As I’ve moved around the country, I’ve discovered that asking the simple question “Dressing or stuffing?” can place a person’s ancestors faster than any other question.  If you want to get more specific within the South, you have to ask more detailed questions about the recipe.  For example, the Georgia dressing recipe that I grew up with included the traditional cornbread as well as a sage stuffing mix, celery, onions, broth, and eggs.  The result was a mixture as solid as canned cranberry jelly.  We could cut it into neat slices.  (I use an all-scratch method now that stays fluffier, and I like it much better, but don’t tell Mom.)    Mr. Homesteader grew up in south Arkansas, and his dressing recipe included chopped boiled eggs.  Those chopped boiled eggs seem pretty consistent across the flatlands of the state and can mark a delta Arkansan faster than any accent.  Newer recipes that are tasty include squash dressing.
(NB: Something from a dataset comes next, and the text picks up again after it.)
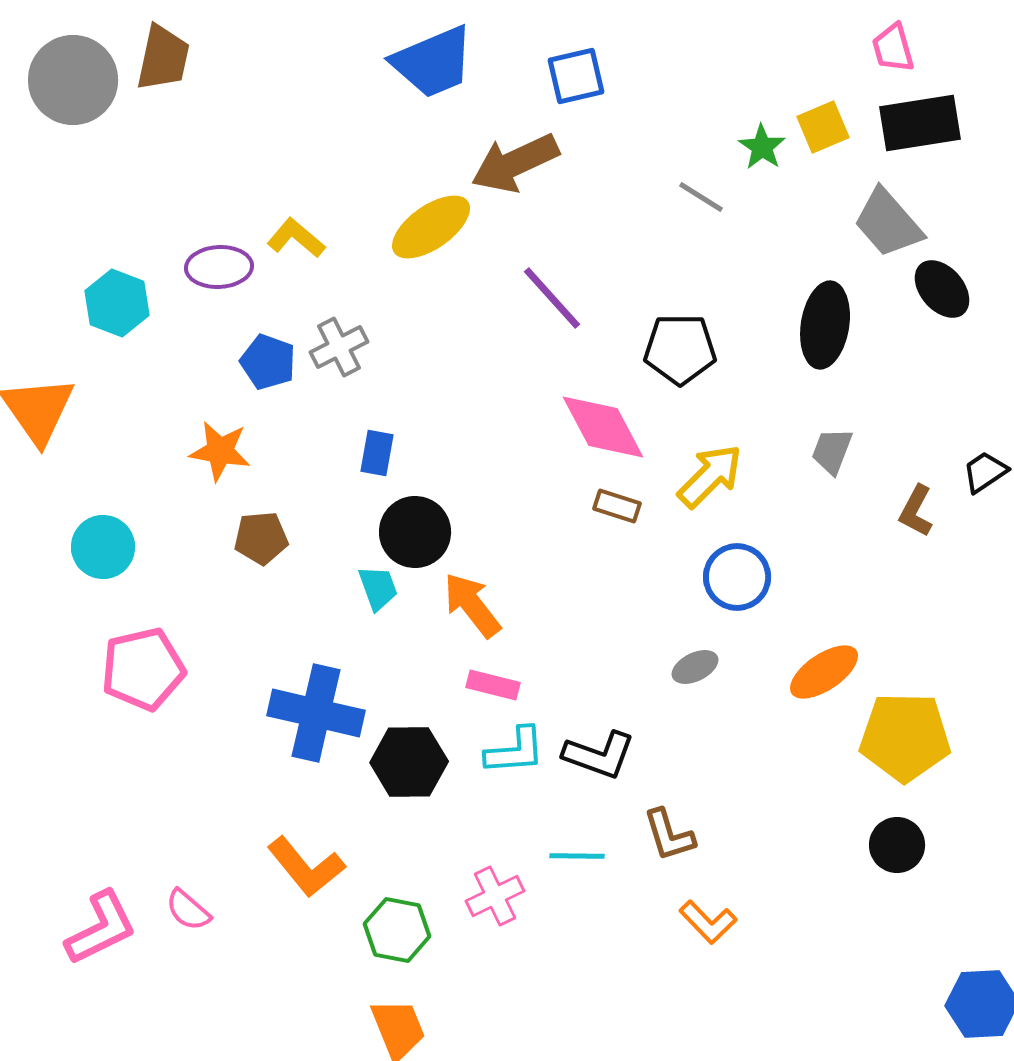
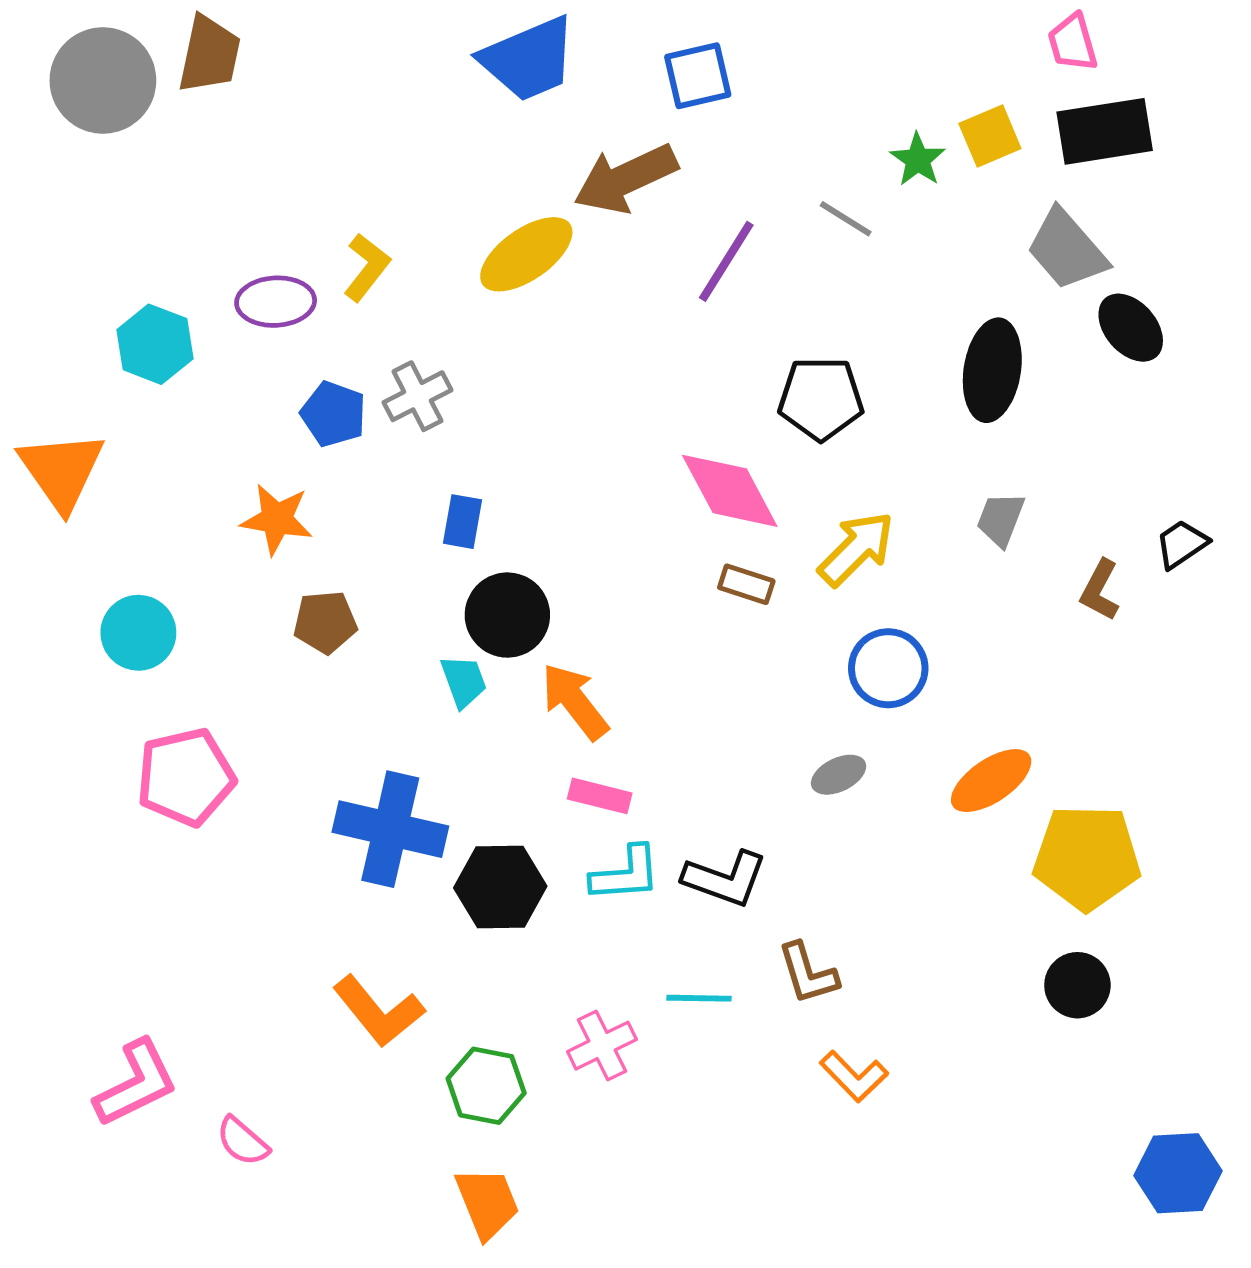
yellow L-shape: (296, 238) -> (367, 267), turned 88
purple line: (552, 298) -> (726, 261), moved, turned 74
pink semicircle: (188, 910) -> (242, 1141), moved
I confess to an endless fascination with dressing and stuffing recipes.  I’ve always wanted to compile a catalog of regional variations.  Will you help me to start that catalog?  You can build the recipe catalog one of two ways.  For both cases, you’ll need to answer the following questions.  You can answer directly on the blog, but if you prefer not to tie your ancestry to your regular name here, you can send answers to my email (Ozarkhomesteader AT yahoo DOT com), and I’ll remove names before I post them under anonymous listings.  (And, yes, I’ll preserve your privacy and not share your information with anyone else.)  You may also email photographs in jpg format to that address, and I’ll upload them with this post.  Folks from outside the US are welcome to join in too!

1.  What’s the recipe?  This can be a precise recipe or a vague one, but it needs to include the key components (like boiled eggs, chiles, giblets, fruit, nuts).

2.  What consistency does the product have?  Can you slice it?  Do you spoon it?  Is it fluffy?  Can you see discrete pieces of bread?

3.  What do you call it?

4.  What place do you call home, as in where you learned the recipe?

5.  What is your primary regional and/or state influence in cooking?  For most people, we’re talking about where your mother and grandmother(s) originated.

6.  Do you have any relatives who aren’t from that region?  If so, from where are they?

7.  How long have you used this recipe?

I hope you like mapping food history as much as I do!  Join the fun, and spread the word so that we can get a good sample here.  Remember to include your food origins location!

Update, November 23, 2011:  Please continue to submit your recipes and memories of dressing and stuffing at your house for Thanksgiving.  We’ve still got lots of the country to cover!